In most organizations, HR pays far more attention to supervisors who write poor reviews and deliver them long after the due date than to those who do what they are supposed to do. HR and the supervisor’s manager need to team up to create an emphasis on positive reinforcement. HR, for example, can evaluate the quality and timeliness of a supervisor’s reviews and provide feedback to the supervisor’s manager. HR’s feedback provides the manager with specific points to reinforce the supervisor’s efforts. The manager’s comments go from “I see you got your reviews done” to “I am pleased with the quality of the performance reviews you wrote for your team because…”

Long before establishing a due date, an HR professional designs a performance review system. An effective system helps a supervisor communicate about the employee’s job, job performance, and future expectations. In other words, it helps a supervisor supervise by providing a framework for a job-related discussion. Unfortunately, many systems fall short of supporting the efforts of a supervisor to provide effective feedback. When the supervisor tries to use the system, he or she finds it confounding, confusing, and contrary to good management practice.

A supervisor is much more motivated to invest time writing a review when the system provides a laser focus on key job duties, critical corporate competencies, and future job performance. Those are the things a supervisor thinks about on a daily basis. They are the things that a supervisor talks to an employee about on a regular basis. Most importantly, they are the things a supervisor is comfortable summarizing on a well-designed review form. In short, when the system makes sense to a supervisor, he or she is much more likely to use it.

Some of the procrastination a supervisor experiences at the first sign of a performance review relates to the rating system designed by HR. The issue is not whether there should be three, four, or five ratings. That is an old debate among HR professionals. It is about how the ratings relate to merit increases, how they are used by other supervisors, and how they are received by employees. When a supervisor is uncomfortable with these issues, he or she is much less motivated to invest time writing a review.

HR plays a key role in removing this obstacle. HR defines the ratings. The definitions must be clear. They must relate to the key work assignments of the employee and the core competencies of the organization. Most importantly, they must clearly distinguish between levels. They must provide clarity, not confusion, to the supervisor’s decision to assign a performance level to an employee. In other words, the line between each rating must be clear, not ambiguous.

Even if the ratings are clear, they must be used consistently between supervisors. This consistency can only be accomplished through training, practice, and reinforcement. The most effective step an HR professional can take to create consistency is to bring a group of supervisors together to debate the meaning of each rating level. The discussion starts with small groups listing the characteristics of a “Satisfactory” employee for a specific job classification. Once the list is created, the group is then assigned to list the additional characteristics for a “More than Satisfactory” employee in the same classification. The HR professional moderates the discussion until the group reaches a consensus. It is not a one hour discussion. It is one that more organizations need to have. When a supervisor is confident that colleagues use the system as it is intended to be used, they are more confident and more likely to carry out their responsibility to provide feedback.

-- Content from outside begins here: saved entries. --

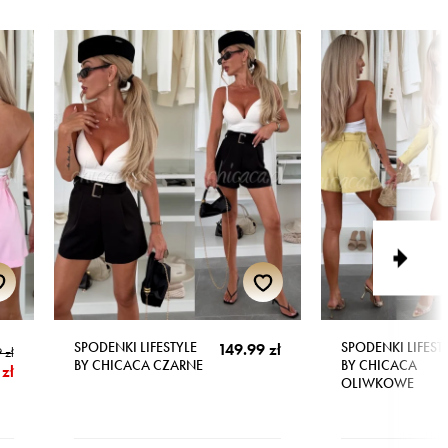
SPODENKI LIFESTYLE
SPODENKI LIFEST
149.99 zł
 zł
BY CHICACA CZARNE
BY CHICACA
zł
OLIWKOWE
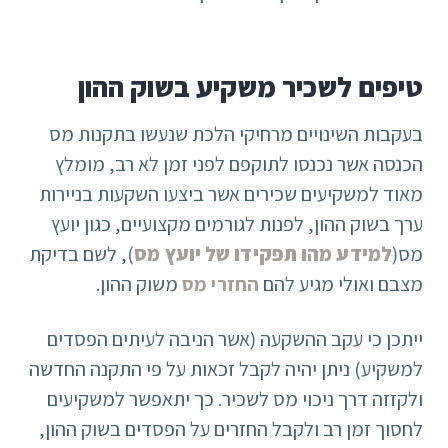
טיפים לשכיר משקיע בשוק ההון
בעקבות השינויים מרחיקי הלכת שנעשו בתקנות מס
הכנסה אשר נכנסו לתוקפם לפני זמן לא רב, מומלץ
מאוד למשקיעים שכירים אשר ביצעו השקעות בניירות
ערך בשוק ההון, לפנות לגורמים מקצועיים, כגון יועץ
מס(
למידע מהו תפקידו של יועץ מס
), לשם בדיקת
מצבם ואולי מגיע להם
החזרי מס
משוק ההון.
ייתכן כי עקב ההשקעה (אשר הניבה לעיתים הפסדים
למשקיע) ניתן יהיה לקבל זכאות על פי התקנה החדשה
ולקזזה דרך ניכוי מס לשכיר. כך יתאפשר למשקיעים
לחסוך זמן רב ולקבל החזרים על הפסדים בשוק ההון,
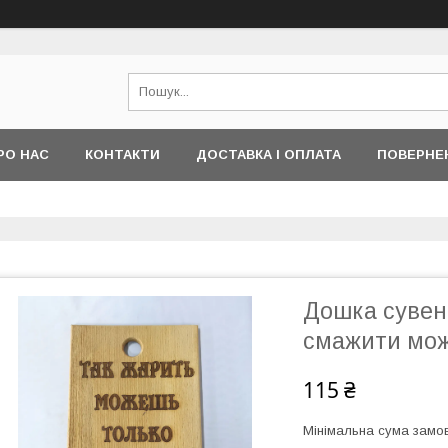
РО НАС
КОНТАКТИ
ДОСТАВКА І ОПЛАТА
ПОВЕРНЕ
Дошка сувен
смажити мож
115 ₴
Мінімальна сума замов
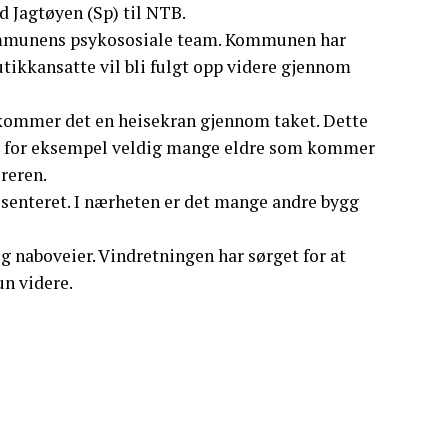
 Jagtøyen (Sp) til NTB.
mmunens psykososiale team. Kommunen har
utikkansatte vil bli fulgt opp videre gjennom
å kommer det en heisekran gjennom taket. Dette
r jo for eksempel veldig mange eldre som kommer
reren.
esenteret. I nærheten er det mange andre bygg
 naboveier. Vindretningen har sørget for at
un videre.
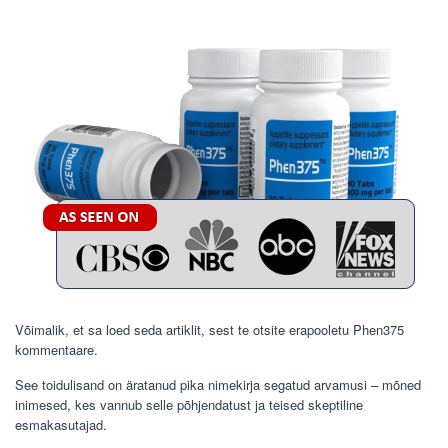
Võimalik, et sa loed seda artiklit, sest te otsite erapooletu Phen375
kommentaare.
See toidulisand on äratanud pika nimekirja segatud arvamusi – mõned
inimesed, kes vannub selle põhjendatust ja teised skeptiline
esmakasutajad.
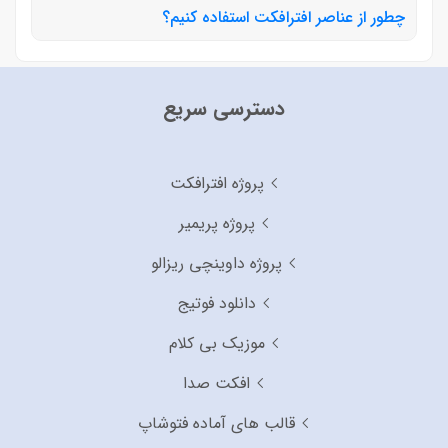
چطور از عناصر افترافکت استفاده کنیم؟
دسترسی سریع
پروژه افترافکت
پروژه پریمیر
پروژه داوینچی ریزالو
دانلود فوتیج
موزیک بی کلام
افکت صدا
قالب های آماده فتوشاپ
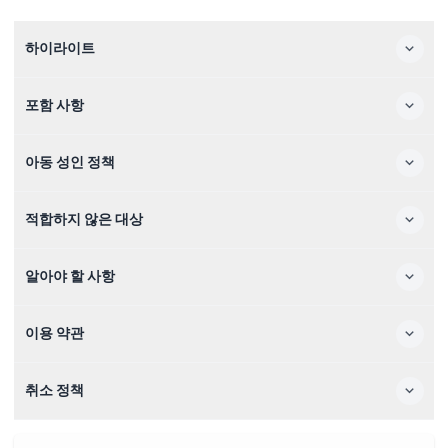
하이라이트
포함 사항
아동 성인 정책
적합하지 않은 대상
알아야 할 사항
이용 약관
취소 정책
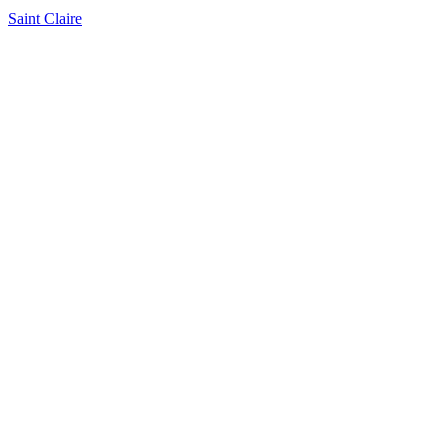
Saint Claire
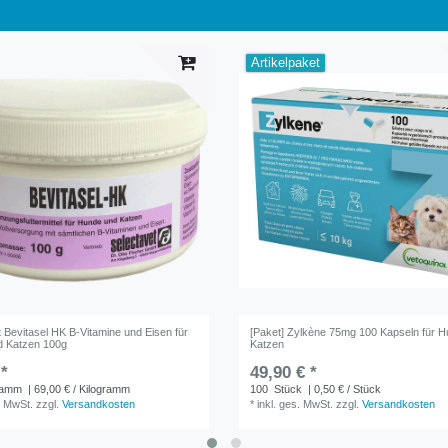
Artikelpaket
 Bevitasel HK B-Vitamine und Eisen für
[Paket] Zylkène 75mg 100 Kapseln für 
d Katzen 100g
Katzen
 *
49,90 € *
ramm
| 69,00 € / Kilogramm
100
Stück
| 0,50 € / Stück
. MwSt.
zzgl.
Versandkosten
*
inkl. ges. MwSt.
zzgl.
Versandkosten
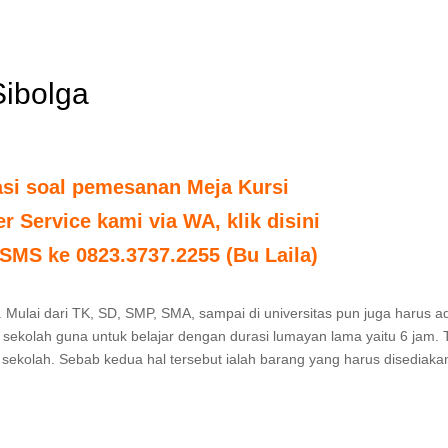
 Sibolga
asi soal pemesanan Meja Kursi
 Service kami via WA, klik disini
SMS ke 0823.3737.2255 (Bu Laila)
. Mulai dari TK, SD, SMP, SMA, sampai di universitas pun juga harus 
sekolah guna untuk belajar dengan durasi lumayan lama yaitu 6 jam. 
sekolah. Sebab kedua hal tersebut ialah barang yang harus disediaka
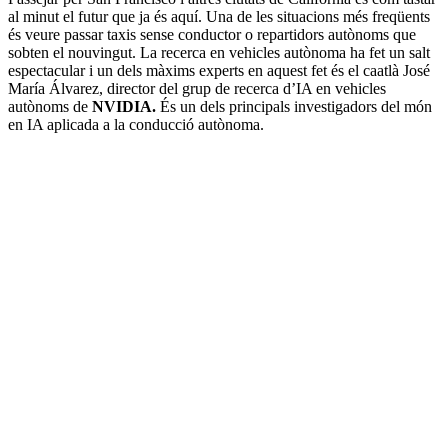
al minut el futur que ja és aquí. Una de les situacions més freqüents
és veure passar taxis sense conductor o repartidors autònoms que
sobten el nouvingut. La recerca en vehicles autònoma ha fet un salt
espectacular i un dels màxims experts en aquest fet és el caatlà José
María Álvarez, director del grup de recerca d’IA en vehicles
autònoms de
NVIDIA.
És un dels principals investigadors del món
en IA aplicada a la conducció autònoma.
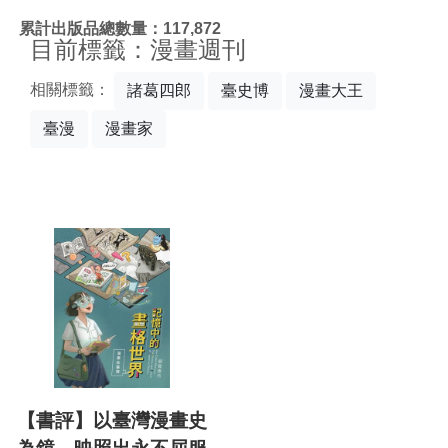
:::
累計出版品總數量：117,872
目前標籤：漫畫週刊
相關標籤：
諸葛四郎
臺史博
漫畫大王
臺漫
漫畫家
【書評】以臺灣漫畫史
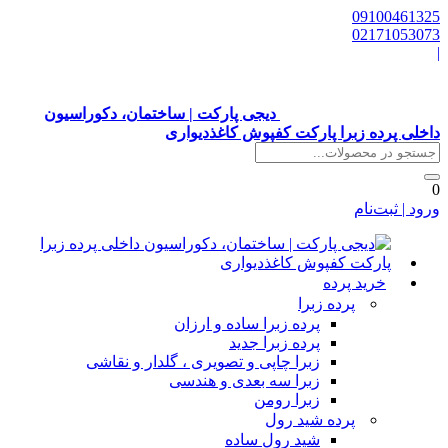
0910046132
0217105307
دیجی پارکت | ساختمان، دکوراسیون
اخلی پرده زبرا پارکت کفپوش کاغذدیواری
رود | ثبت‌نام
خرید پرده
پرده زبرا
پرده زبرا ساده و ارزان
پرده زبرا جدید
زبرا چاپی و تصویری ، گلدار و نقاشی
زبرا سه بعدی و هندسی
زبرا رومن
پرده شید رول
شید رول ساده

If everything else is in place, many supervisors still struggle with the idea of writing employee feedback. The words do not come easily. The message takes time to form. Worse, a huge cloud of uncertainty over how the employee will receive the feedback hovers overhead. There is good reason for the uncertainty. First, supervisors rarely become supervisors because they were unproductive employees. Second, most supervisors have had more than one bad experience giving feedback. And third, training to understand the impact of feedback is far more rare than it should be.

Listening is one step to overcoming this dilemma. Supervisors make many assumptions about what employees need and want in the way of employee feedback. When a supervisor takes time to learn about the performance expectations of an employee, he or she can erase much of the trepidation they face in the review process. HR can help by providing some structure for such a discussion. Some sample questions for the discussion include:

  • Tell me about a manager you worked for who helped you to grow in your profession. What did he or she do to help you grow?
  • On a scale of one to five, with one being not nearly enough and five being everything you need, how would you rate the feedback that I give you on your projects? (If less than five) What could I do to make it a five? (If five) What is it about the feedback that I provide that is helpful to you?
  • What can I do to help you do your job more effectively?

Taking time to listen to an employee’s perspective on feedback accomplishes two important things for a supervisor. First, it sends a message to the employee that the supervisor has a sincere interest in a collaborative process. Second, it provides invaluable insights for the supervisor into the needs and expectations of an employee. It is not a cure all, but it is a start – a start toward reducing the anxiety a supervisor faces when he or she faces the blank lines of a performance review form.

Conclusion

HR professionals face an on-going challenge of motivating supervisors to write performance reviews on time. There is no magic formula for achieving success. There is, however, a well kept secret – supervisors, like other people, do what they are rewarded for doing. The more that HR can create intrinsic and extrinsic rewards for a supervisor, the more likely the supervisor is to write effective reviews on a timely basis.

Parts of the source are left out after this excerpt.